Tucked in the bottom of one of the boxes was a plastic bag holding four pebbles. I used the bag for some lengths of lace, and put the pebbles in my bag.

Sometimes good and bad are the same thing.

5 thoughts on “A day at the Shelter.

  1. At your used clothing ministry we got wedding dresses, a pair of roller skates and a wooden leg.

  2. Sounds like the story from “Pollyanna,” how she really wanted a doll. But when the missionary barrel arrived, they’d sent her a pair of crutches.

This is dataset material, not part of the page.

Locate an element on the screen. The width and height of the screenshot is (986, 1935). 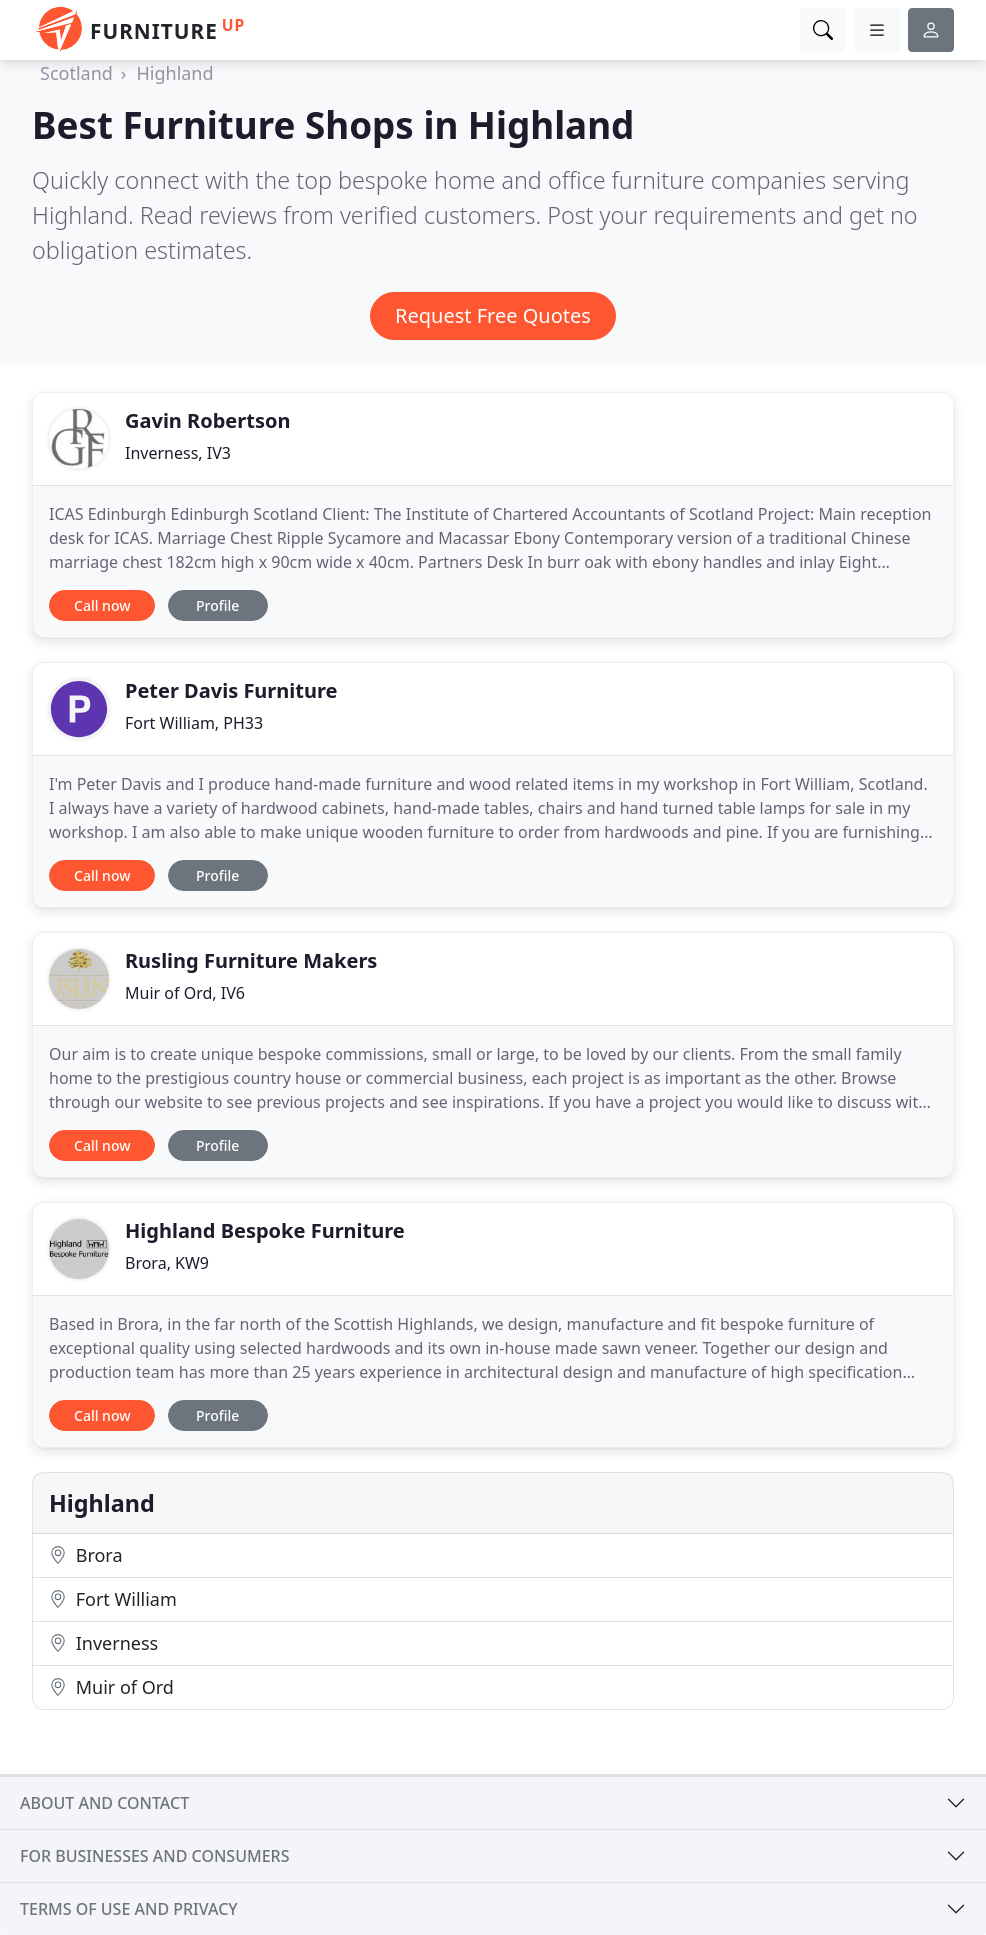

  3. Back in my Lutheran days, the church I was a member of helped sponsor a Vietnamese family. We asked for donations of clothes and housewares. The housewares we received weren’t too bad. But the clothes… omg, I figure that members used the call for clothes to clean out storage area and their closets of any old items they had. We told the congregation that these people were small and not very large (weight-wise). We got stuff for 6-foot men, stuff that had visibly worn hems and elbows, etc. Really grungy clothes. After we went through the clothes we tossed the old, dirty, ripped stuff. It was most of what was donated.
    This is why schools, churches and other organizations ask for new things for donations at the holidays and other times. I’ve heard people complain that the school asked for new things, and the women complained that they bought used things at Good Will for their own families. And I ask them, “are the items dirty, ripped, soiled? The school doesn’t want you to buy the most expensive wool items, they just want warmish things that don’t look like they’ve been used for years.” And these days you can buy cheap moderate priced gloves, hats, etc. at chain drug stores or 99-cent stores.
    Sorry for the rant, but I donate clothes all the time to different organizations and it annoys me to no end when people donate items that should be discarded because of their condition. And it forces the charity to spend scarce resources (money and volunteer time) to sort and dispose of unusable items.

  4. I have been involved in these clothing-gathering places, and I can tell you that 75% of the stuff goes into the dumpster. Goodwill has contracts to bale up discarded clothing to be recycled. The stuff these people are buying second hand is actually the cream of the crop.There is such an amount of surplus clothing in the US that it is beyond belief. We could easily pay more and use less so that the workers could have a living wage and we would still have plenty. I suppose that is probably true for most consumer items.